# [What you have to do]
For the entries below, report every line that includes the word "page".

Content starts

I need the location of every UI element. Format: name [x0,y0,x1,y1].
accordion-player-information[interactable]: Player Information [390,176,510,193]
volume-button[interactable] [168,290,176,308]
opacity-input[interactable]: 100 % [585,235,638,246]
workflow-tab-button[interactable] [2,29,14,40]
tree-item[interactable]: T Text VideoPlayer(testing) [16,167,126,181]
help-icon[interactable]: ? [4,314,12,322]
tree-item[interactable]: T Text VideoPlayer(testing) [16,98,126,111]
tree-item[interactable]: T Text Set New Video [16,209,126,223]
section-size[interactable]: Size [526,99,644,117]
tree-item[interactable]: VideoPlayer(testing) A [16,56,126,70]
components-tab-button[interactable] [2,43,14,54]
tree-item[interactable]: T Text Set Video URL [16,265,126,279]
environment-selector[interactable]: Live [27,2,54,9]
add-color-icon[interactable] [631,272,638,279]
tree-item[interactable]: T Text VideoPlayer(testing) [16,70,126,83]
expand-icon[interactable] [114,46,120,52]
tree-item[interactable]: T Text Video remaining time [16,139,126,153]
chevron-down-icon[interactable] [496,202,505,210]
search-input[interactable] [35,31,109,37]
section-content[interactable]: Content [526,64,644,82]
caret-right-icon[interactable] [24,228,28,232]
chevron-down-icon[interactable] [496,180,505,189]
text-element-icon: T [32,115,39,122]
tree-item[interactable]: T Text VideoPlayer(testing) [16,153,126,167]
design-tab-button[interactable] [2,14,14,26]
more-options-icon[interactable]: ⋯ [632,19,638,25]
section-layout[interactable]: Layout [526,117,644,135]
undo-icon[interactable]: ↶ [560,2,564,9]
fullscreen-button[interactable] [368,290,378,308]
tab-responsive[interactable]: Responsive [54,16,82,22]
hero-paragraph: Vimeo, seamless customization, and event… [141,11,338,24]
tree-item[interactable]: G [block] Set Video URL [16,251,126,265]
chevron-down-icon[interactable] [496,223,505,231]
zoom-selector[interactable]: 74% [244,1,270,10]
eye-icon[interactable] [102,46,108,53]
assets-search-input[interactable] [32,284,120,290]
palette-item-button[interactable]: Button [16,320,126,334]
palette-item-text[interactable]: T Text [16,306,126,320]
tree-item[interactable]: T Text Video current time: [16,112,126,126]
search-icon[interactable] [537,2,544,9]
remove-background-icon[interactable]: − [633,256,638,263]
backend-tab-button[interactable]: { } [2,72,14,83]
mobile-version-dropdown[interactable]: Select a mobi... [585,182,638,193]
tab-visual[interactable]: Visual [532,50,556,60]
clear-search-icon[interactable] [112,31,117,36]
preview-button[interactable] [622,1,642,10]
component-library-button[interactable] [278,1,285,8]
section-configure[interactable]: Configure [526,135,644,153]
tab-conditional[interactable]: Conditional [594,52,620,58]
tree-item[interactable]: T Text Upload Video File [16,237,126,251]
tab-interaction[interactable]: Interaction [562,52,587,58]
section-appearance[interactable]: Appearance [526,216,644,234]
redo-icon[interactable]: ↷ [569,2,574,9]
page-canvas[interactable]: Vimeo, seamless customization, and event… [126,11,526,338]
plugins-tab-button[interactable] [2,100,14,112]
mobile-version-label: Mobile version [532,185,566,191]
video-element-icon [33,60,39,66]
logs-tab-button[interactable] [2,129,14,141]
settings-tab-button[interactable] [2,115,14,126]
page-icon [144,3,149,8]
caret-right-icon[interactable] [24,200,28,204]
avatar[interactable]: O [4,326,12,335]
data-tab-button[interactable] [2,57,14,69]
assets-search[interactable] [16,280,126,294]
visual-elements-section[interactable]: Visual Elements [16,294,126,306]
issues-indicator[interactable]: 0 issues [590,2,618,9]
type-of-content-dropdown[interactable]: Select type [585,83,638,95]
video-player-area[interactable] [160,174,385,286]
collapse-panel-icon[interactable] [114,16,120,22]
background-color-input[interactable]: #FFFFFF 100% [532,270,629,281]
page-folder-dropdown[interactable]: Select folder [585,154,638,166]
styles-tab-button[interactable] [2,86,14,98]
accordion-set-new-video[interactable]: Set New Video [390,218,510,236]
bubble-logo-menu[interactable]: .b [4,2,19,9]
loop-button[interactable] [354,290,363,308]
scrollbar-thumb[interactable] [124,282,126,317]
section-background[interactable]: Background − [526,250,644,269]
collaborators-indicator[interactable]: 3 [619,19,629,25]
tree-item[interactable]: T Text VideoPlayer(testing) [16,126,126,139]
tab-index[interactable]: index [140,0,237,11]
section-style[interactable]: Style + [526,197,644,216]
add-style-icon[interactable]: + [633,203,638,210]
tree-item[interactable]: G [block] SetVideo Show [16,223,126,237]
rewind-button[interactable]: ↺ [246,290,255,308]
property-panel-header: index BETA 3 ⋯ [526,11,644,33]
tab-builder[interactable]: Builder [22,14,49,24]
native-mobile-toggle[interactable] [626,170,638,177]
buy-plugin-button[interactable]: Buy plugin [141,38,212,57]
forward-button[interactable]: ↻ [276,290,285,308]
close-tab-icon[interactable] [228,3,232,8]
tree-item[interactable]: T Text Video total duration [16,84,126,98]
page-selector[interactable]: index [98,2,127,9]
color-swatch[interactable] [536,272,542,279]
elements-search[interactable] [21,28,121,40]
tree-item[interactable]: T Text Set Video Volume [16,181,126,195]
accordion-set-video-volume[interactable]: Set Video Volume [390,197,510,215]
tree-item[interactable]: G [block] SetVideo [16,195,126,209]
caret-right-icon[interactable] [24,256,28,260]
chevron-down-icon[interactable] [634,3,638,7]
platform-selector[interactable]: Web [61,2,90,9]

Content ends

# [Result]
page-canvas[interactable]: Vimeo, seamless customization, and event… [126,11,526,338]
page-icon [144,3,149,8]
page-folder-dropdown[interactable]: Select folder [585,154,638,166]
page-selector[interactable]: index [98,2,127,9]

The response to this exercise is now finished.